在隆庆的眼前,花花草草的宫廷就是吞噬人命的魔窟地府,没有唐毅保驾护航,他都没有勇气步入大内,当然身为外臣,唐毅不能去坤宁宫,去面见陈皇后,还要隆庆自己来。
唐毅就在乾清宫的偏殿等着,他身板笔直,微闭着眼睛,好像老僧入定,一点动静都没有,可是心中却在快速转动,把眼前的局面看得七七八八。
陈皇后在隆庆到裕王府的时候,就陪在身边,早年间怀过一个儿子,不幸早夭。对于男人来说,没有经历十月怀胎的痛苦,儿子或许只是个模糊的印象,隆庆很快从丧子之痛走出来,继续努力耕耘,广种薄收。

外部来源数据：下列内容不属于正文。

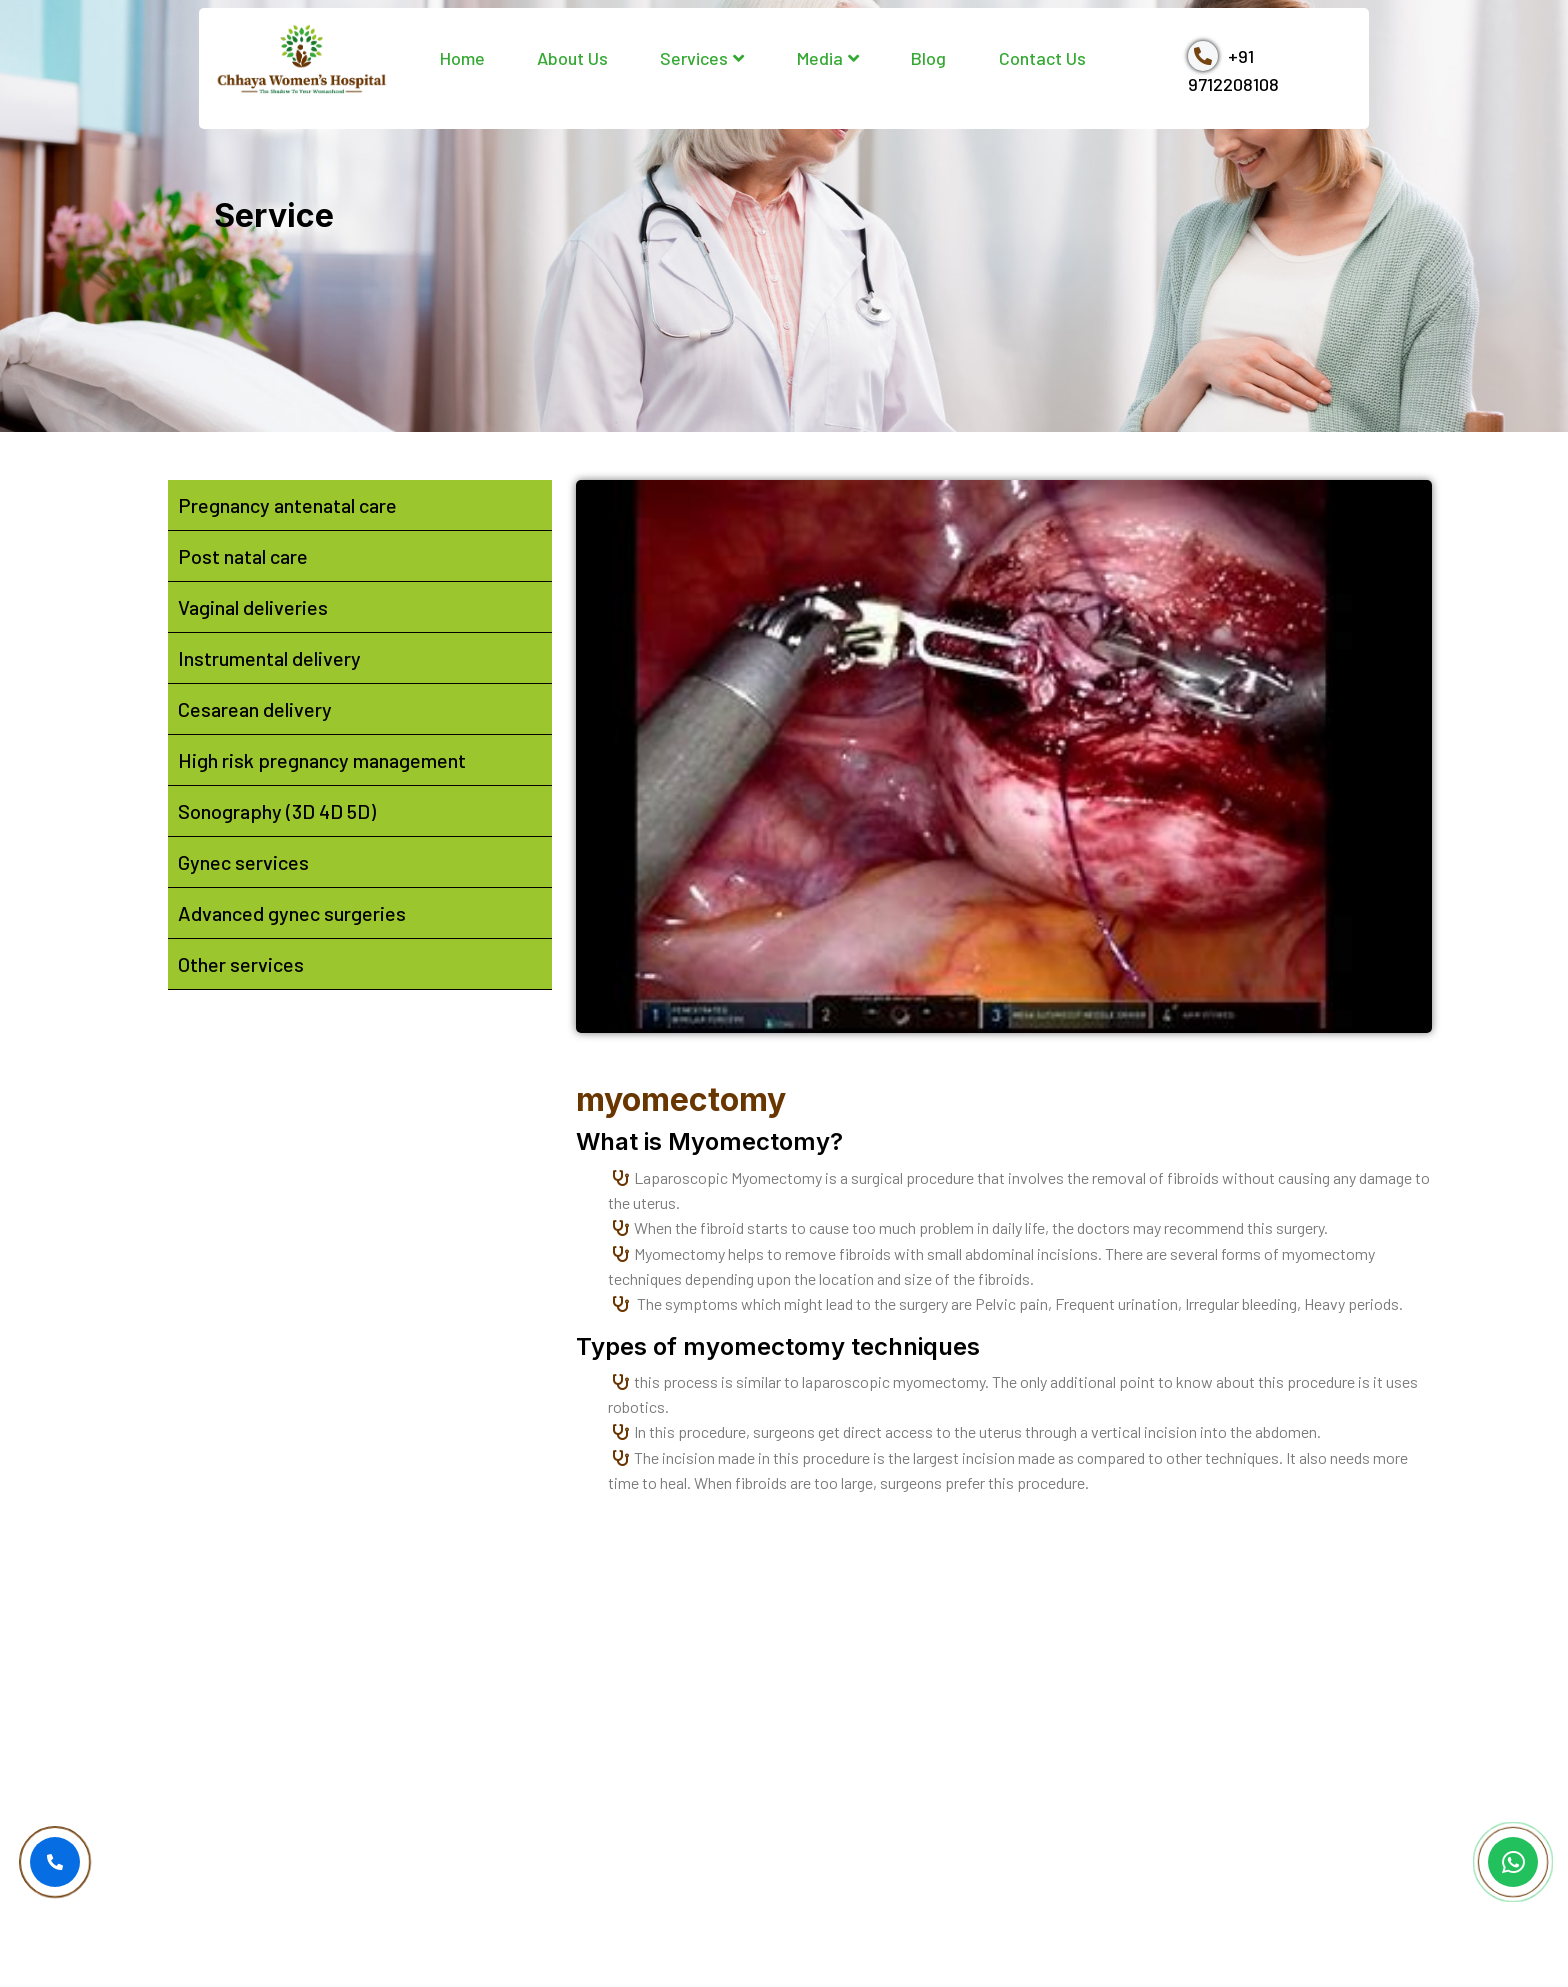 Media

可是陈皇后不行,她大病了一场,从此之后,身体就毁了,年纪轻轻,消瘦枯槁,沉默寡言,经常一天也不说一句话。
后来干脆就笃信佛法,天天念经拜佛,性子越发冰冷,隆庆是念旧情的人,可是面对冰山木头一样的陈皇后,也丝毫没有兴趣,只是把她当成摆设吧!
登基之后,陈皇后入主后宫,结果也是沉默寡言,毫无权威可言。后宫的大权都落在了母以子贵的李贵妃手里。

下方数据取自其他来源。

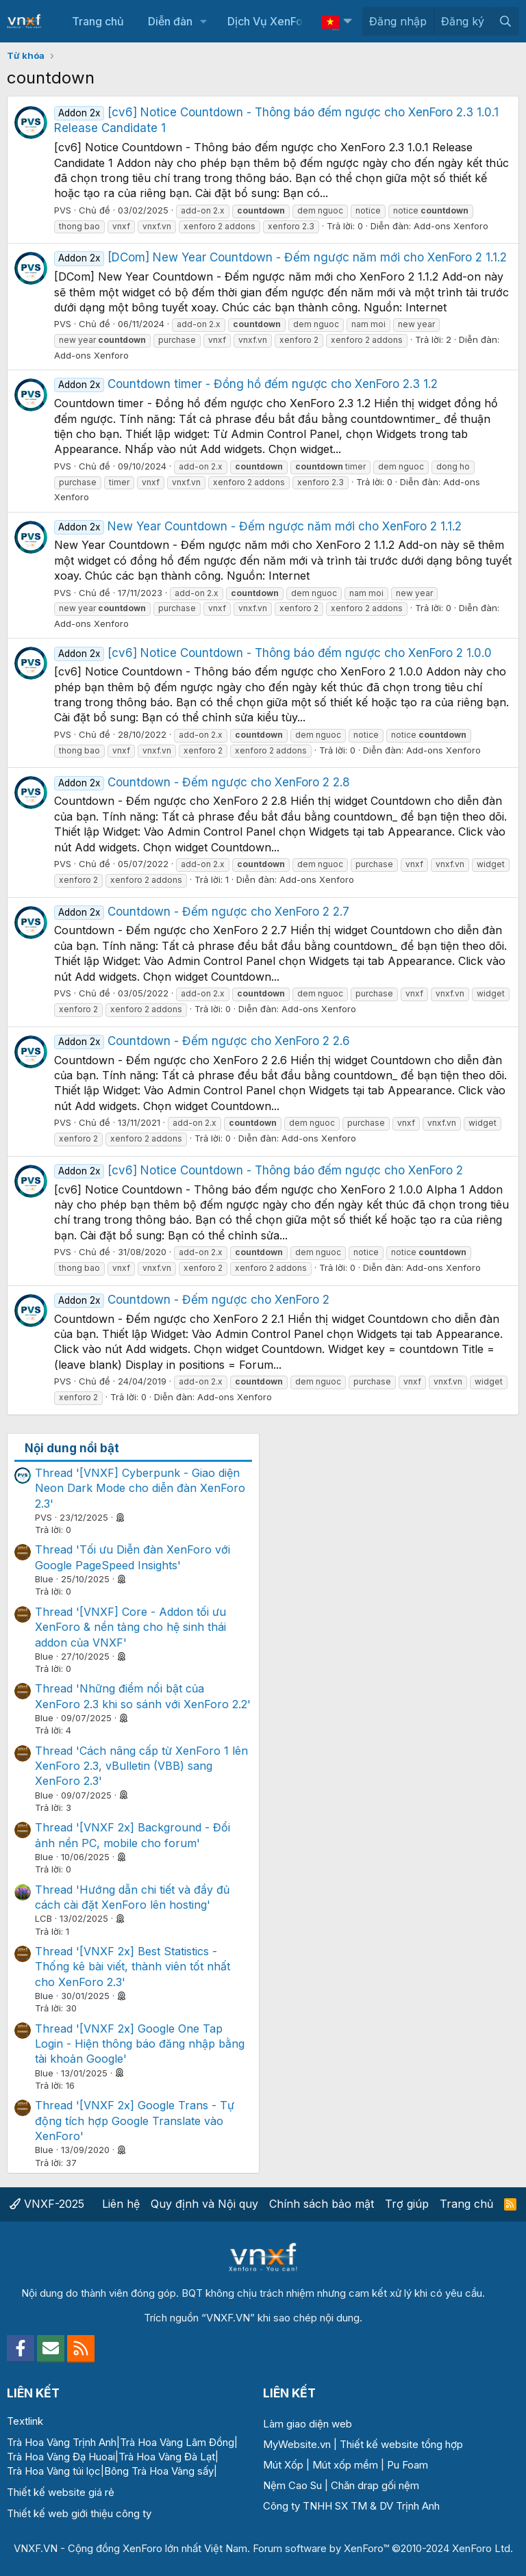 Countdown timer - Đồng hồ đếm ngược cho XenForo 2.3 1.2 (246, 384)
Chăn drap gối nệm (375, 2485)
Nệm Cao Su (292, 2485)
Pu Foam (407, 2464)
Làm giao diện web (307, 2423)
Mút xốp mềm (345, 2464)
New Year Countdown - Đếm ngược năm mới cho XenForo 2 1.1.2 (258, 526)
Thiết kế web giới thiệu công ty (79, 2513)
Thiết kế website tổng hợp (401, 2444)
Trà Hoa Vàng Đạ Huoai (61, 2456)
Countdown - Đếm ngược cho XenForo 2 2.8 (202, 782)
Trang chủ (98, 21)
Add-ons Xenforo (451, 225)
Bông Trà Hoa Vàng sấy (159, 2470)
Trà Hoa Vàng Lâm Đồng (177, 2442)
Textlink (25, 2420)
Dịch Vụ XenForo (270, 21)
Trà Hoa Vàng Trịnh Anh (61, 2442)
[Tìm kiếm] (505, 21)
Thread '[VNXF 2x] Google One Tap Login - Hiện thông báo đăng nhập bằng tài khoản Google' (140, 2044)
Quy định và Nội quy (204, 2204)
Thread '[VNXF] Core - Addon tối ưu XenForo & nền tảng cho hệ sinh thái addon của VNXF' (130, 1627)
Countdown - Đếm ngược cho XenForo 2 (191, 1299)
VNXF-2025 (47, 2204)
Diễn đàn (170, 21)
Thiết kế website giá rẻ (60, 2492)
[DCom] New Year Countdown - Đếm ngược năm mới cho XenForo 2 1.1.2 (280, 257)
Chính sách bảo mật (321, 2204)
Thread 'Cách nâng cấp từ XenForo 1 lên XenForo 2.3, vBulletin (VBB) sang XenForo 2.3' (141, 1766)
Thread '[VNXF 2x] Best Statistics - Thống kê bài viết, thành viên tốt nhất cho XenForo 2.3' (132, 1966)
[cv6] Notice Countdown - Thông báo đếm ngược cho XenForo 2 (258, 1170)
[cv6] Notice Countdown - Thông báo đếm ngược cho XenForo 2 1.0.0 (273, 653)
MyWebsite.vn (297, 2444)
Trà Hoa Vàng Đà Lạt (166, 2456)
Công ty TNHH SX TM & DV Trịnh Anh (351, 2505)
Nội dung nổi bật (72, 1448)
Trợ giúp (407, 2204)
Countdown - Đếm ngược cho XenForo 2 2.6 (202, 1041)
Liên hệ (121, 2204)
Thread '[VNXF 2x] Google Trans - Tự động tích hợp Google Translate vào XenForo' (134, 2120)
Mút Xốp (283, 2464)
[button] (203, 21)
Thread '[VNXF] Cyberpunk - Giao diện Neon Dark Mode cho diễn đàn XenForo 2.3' (140, 1488)
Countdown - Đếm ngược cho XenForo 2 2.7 (201, 911)
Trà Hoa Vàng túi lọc (54, 2470)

隆庆好色,后宫有封号的妃子就有上百人,其他的宫娥彩女,数之不尽。莺莺燕燕,谁都想要多分一点雨露,可隆庆再勤奋,又能耕耘多少田,结果还是大片荒芜,怨声载道。
眼看着青春老去,红颜不在,一年到头,连皇帝的面都见不到几次,这些漂亮女人心里装满了苦水,每到夜半三更,她们辗转反侧,孤枕难眠,泪水湿透枕巾,也无人关心。久而久之,这宫廷就成了最大的怨妇集中营。

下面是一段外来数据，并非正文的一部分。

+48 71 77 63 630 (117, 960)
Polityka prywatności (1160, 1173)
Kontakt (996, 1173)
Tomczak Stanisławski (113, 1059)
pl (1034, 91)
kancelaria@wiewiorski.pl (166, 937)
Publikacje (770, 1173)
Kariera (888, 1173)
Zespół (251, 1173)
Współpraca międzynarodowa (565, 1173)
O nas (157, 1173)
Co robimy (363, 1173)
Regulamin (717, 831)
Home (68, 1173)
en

孤寂困窘,逼得一个个女子扭曲变形,各种稀奇古怪的事情,层出不穷。和太监对食已经不算新奇,甚至混进了野男人。
不过什么都比不过前段时间的消息来得爆炸,皇后的坤宁宫竟然逃出了一个男扮女装的宫女?
莫非说母仪天下的陈皇后,也承受不住孤单,背叛了皇帝陛下?实在是太荒谬了!
好似一颗炸弹,在后宫炸开,随着皇帝搬到西苑,各种流言越发多了起来,漫天都是,宫女太监,三个一群,五个一伙,窃窃私议,说的都是陈皇后。
平时装得那么高冷,跟个菩萨似的,没想到这心里头竟是如此不堪!画龙画虎难画骨,知人知面不知心。堂堂皇后也是如此,皇爷真够悲哀的。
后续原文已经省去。